* **Given information**:
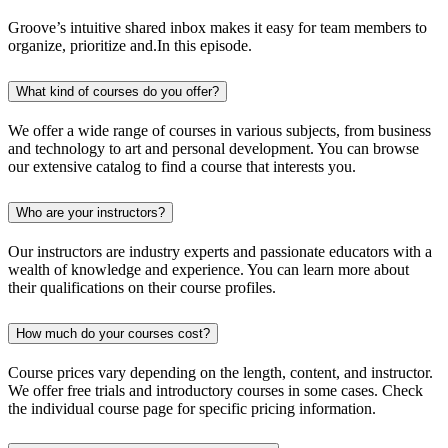
Groove’s intuitive shared inbox makes it easy for team members to
organize, prioritize and.In this episode.
What kind of courses do you offer?
We offer a wide range of courses in various subjects, from business
and technology to art and personal development. You can browse
our extensive catalog to find a course that interests you.
Who are your instructors?
Our instructors are industry experts and passionate educators with a
wealth of knowledge and experience. You can learn more about
their qualifications on their course profiles.
How much do your courses cost?
Course prices vary depending on the length, content, and instructor.
We offer free trials and introductory courses in some cases. Check
the individual course page for specific pricing information.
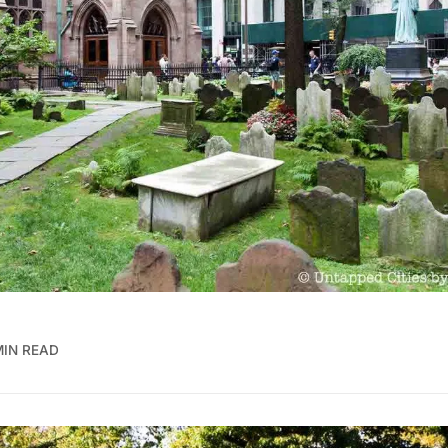
MIN READ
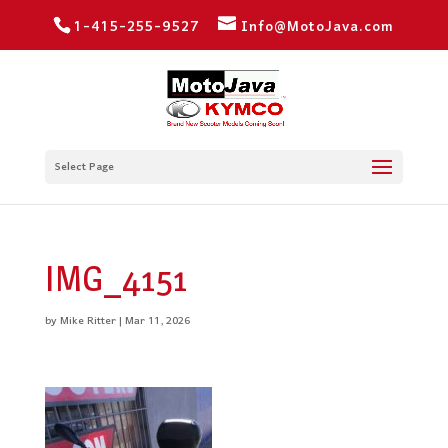
1-415-255-9527
Info@MotoJava.com
Select Page
IMG_4151
by
Mike Ritter
|
Mar 11, 2026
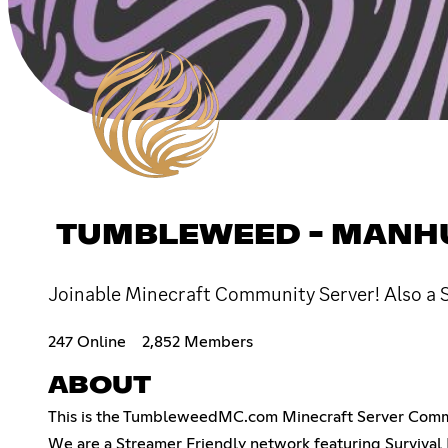
TUMBLEWEED - MANHUN
Joinable Minecraft Community Server! Also a S
247 Online
2,852 Members
ABOUT
This is the TumbleweedMC.com Minecraft Server Com
We are a Streamer Friendly network featuring Survival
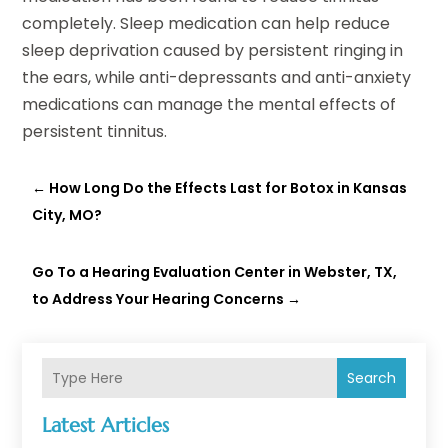
completely. Sleep medication can help reduce
sleep deprivation caused by persistent ringing in
the ears, while anti-depressants and anti-anxiety
medications can manage the mental effects of
persistent tinnitus.
←
How Long Do the Effects Last for Botox in Kansas
City, MO?
Go To a Hearing Evaluation Center in Webster, TX,
to Address Your Hearing Concerns
→
Search
Latest Articles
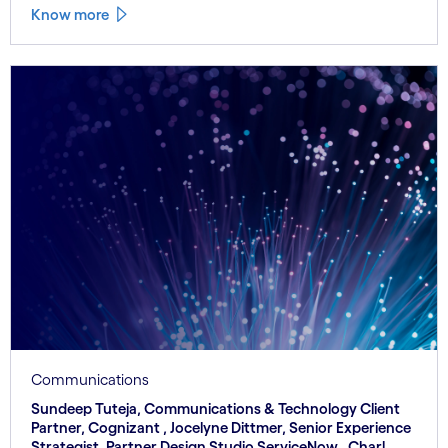
Know more
Communications
Sundeep Tuteja, Communications & Technology Client
Partner, Cognizant , Jocelyne Dittmer, Senior Experience
Strategist, Partner Design Studio ServiceNow , Charl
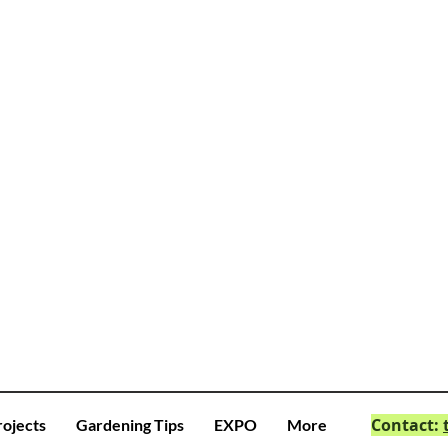
Contact:
rojects
Gardening Tips
EXPO
More
© 2023 by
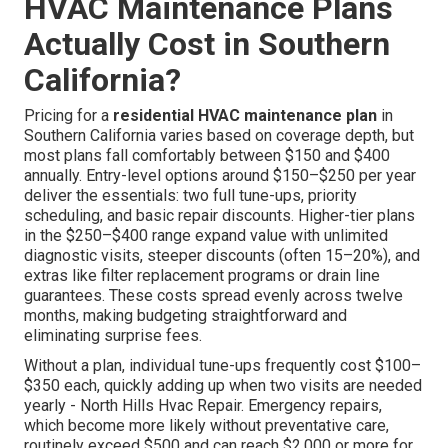
HVAC Maintenance Plans
Actually Cost in Southern
California?
Pricing for a
residential HVAC maintenance plan
in
Southern California varies based on coverage depth, but
most plans fall comfortably between $150 and $400
annually. Entry-level options around $150–$250 per year
deliver the essentials: two full tune-ups, priority
scheduling, and basic repair discounts. Higher-tier plans
in the $250–$400 range expand value with unlimited
diagnostic visits, steeper discounts (often 15–20%), and
extras like filter replacement programs or drain line
guarantees. These costs spread evenly across twelve
months, making budgeting straightforward and
eliminating surprise fees.
Without a plan, individual tune-ups frequently cost $100–
$350 each, quickly adding up when two visits are needed
yearly - North Hills Hvac Repair. Emergency repairs,
which become more likely without preventative care,
routinely exceed $500 and can reach $2,000 or more for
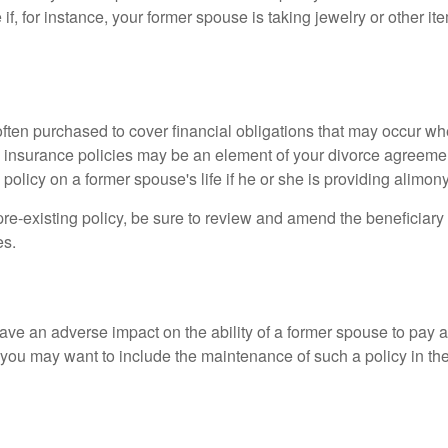
if, for instance, your former spouse is taking jewelry or other it
 often purchased to cover financial obligations that may occur w
 insurance policies may be an element of your divorce agreement
policy on a former spouse's life if he or she is providing alimony
 pre-existing policy, be sure to review and amend the beneficiary s
es.
ave an adverse impact on the ability of a former spouse to pay a
 you may want to include the maintenance of such a policy in th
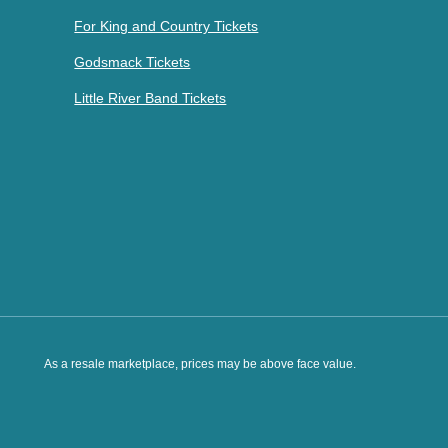
For King and Country Tickets
Godsmack Tickets
Little River Band Tickets
As a resale marketplace, prices may be above face value.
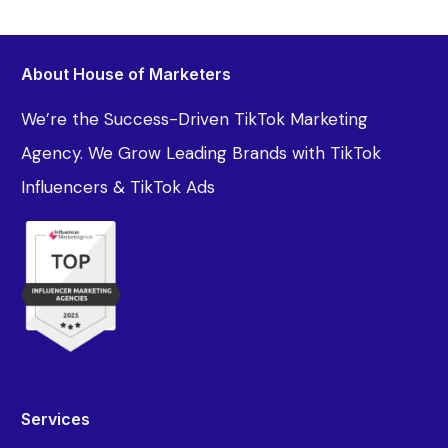
About House of Marketers
We’re the Success-Driven TikTok Marketing
Agency. We Grow Leading Brands with TikTok
Influencers & TikTok Ads
Services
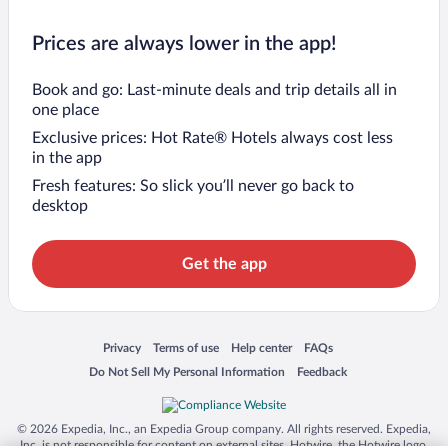
Prices are always lower in the app!
Book and go: Last-minute deals and trip details all in
one place
Exclusive prices: Hot Rate® Hotels always cost less
in the app
Fresh features: So slick you’ll never go back to
desktop
Get the app
Opens in a new window
Opens in a new window
Opens in a new window
Opens in a new window
Privacy
Terms of use
Help center
FAQs
Opens in a new window
Opens in a new window
Do Not Sell My Personal Information
Feedback
© 2026 Expedia, Inc., an Expedia Group company. All rights reserved. Expedia,
Inc. is not responsible for content on external sites. Hotwire, the Hotwire logo,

* **Work task**: Copy only the lines above from the one containing "Gardening Tips" through the one containing "Southern California varies", both included. Leave out the pictures.

* **Written answer**:
Gardening Tips
EXPO
More
© 2023 by
HVAC Maintenance Plans
Actually Cost in Southern
California?
Pricing for a
residential HVAC maintenance plan
in
Southern California varies based on coverage depth, but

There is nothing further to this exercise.